If a line below contains the string "collaboration", return that line.

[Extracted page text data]
* * * * *

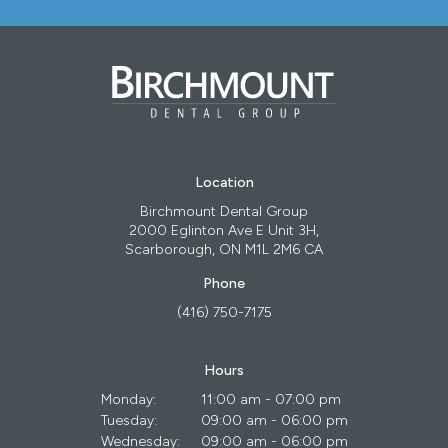
Location
Birchmount Dental Group
2000 Eglinton Ave E Unit 3H
Scarborough
ON
M1L 2M6
CA
Phone
(416) 750-7175
Hours
Monday:
11:00 am - 07:00 pm
Tuesday:
09:00 am - 06:00 pm
Wednesday:
09:00 am - 06:00 pm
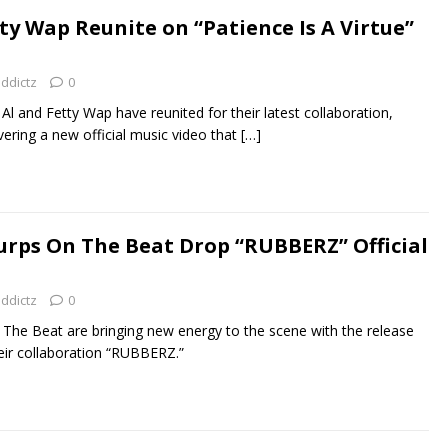
ty Wap Reunite on “Patience Is A Virtue”
addictz
0
l and Fetty Wap have reunited for their latest collaboration,
ivering a new official music video that
[…]
Purps On The Beat Drop “RUBBERZ” Official
addictz
0
 The Beat are bringing new energy to the scene with the release
their collaboration “RUBBERZ.”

* * * * *

Answer to this task:
l and Fetty Wap have reunited for their latest collaboration,
their collaboration “RUBBERZ.”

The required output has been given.